4.3. Antimicrobial Susceptibility Testing of the Isolated Strains

The susceptibility of isolated strains to antibiotics was assessed using the disk diffusion method, following the Clinical and Laboratory Standards Institute guidelines [66]. From an overnight culture a 0.5 McFarland suspension adjusted with a nephelometer (Biosan, Rīga, Latvia) was streaked onto Mueller Hinton agar plates (bioMérieux, Marcy l’Etoile, France), the antibiotic disks were placed and the plates were incubated at 35 °C for 24 h. The susceptibility of E. coli/K. pneumoniae and Acinetobacter spp. strains was evaluated against a panel of 22 and 16 antibiotics, respectively, commonly used in medical and veterinary practices (Oxoid, Basingstoke, UK) (Table S11).

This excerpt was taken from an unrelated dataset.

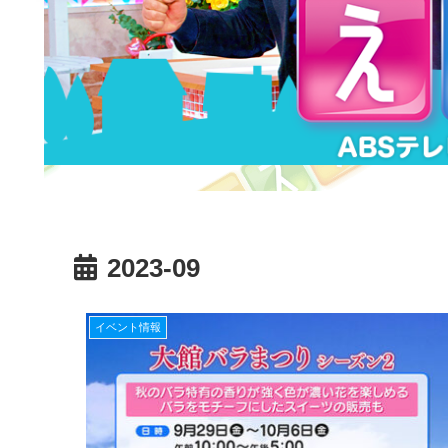
2023-09
イベント情報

The quality control strain E. coli ATCC 25922 was used for verification purposes. Strains were categorized as multidrug-resistant (MDR) if they showed resistance to at least one antimicrobial agent from three or more categories. Strains resistant to at least one agent from all but two or fewer categories were classified as extensively drug-resistant (XDR), while those resistant to all agents were considered pan-drug-resistant (PDR) [67].
Additionally, the susceptibility of the strains to colistin was determined using the broth-microdilution method, following CLSI guidelines [66]. A stock solution of colistin sulfate (Sigma-Aldrich) was prepared, and concentrations ranging from 0.06 to 32 μg/mL were used. MICs of colistin were determined as the lowest concentration at which no visible growth was observed. E. coli ATCC 25922 served as the quality control strain.

4.4. Confirmation of β-Lactamase Production

In order to phenotypically characterize the E. coli and K. pneumoniae strains, the combination disk test was performed according to the protocols outlined by CLSI and EUCAST [66,68]. An inoculum was prepared as previously described and then spread onto Mueller Hinton agar plates. Antibiotic disks (Oxoid, Basingstoke, UK) containing ceftazidime (CAZ 30 μg), ceftazidime/clavulanic acid (CZC 30/10 μg), cefotaxime (CTX 30 μg), cefotaxime/clavulanic acid (CTC 30/10 μg), and cefoxitin (FOX 30 μg) were used. An increase of ≥ 5 mm in the zone diameter when the antibiotic was combined with clavulanic acid, compared to the zone diameter of the antibiotic alone, indicated an ESBL phenotype. Strains were classified as AmpC if they showed resistance to cefotaxime and ceftazidime without clavulanic acid induction and also exhibited resistance to cefoxitin. Strains were characterized as having both ESBL and AmpC phenotypes if they demonstrated an increase of ≥ 5 mm in the zone diameter with the combination antibiotic and clavulanic acid, compared to the antibiotic alone, along with resistance to cefoxitin. E. coli ATCC 25922 and K. pneumoniae ATCC 700603 were used as quality control strains.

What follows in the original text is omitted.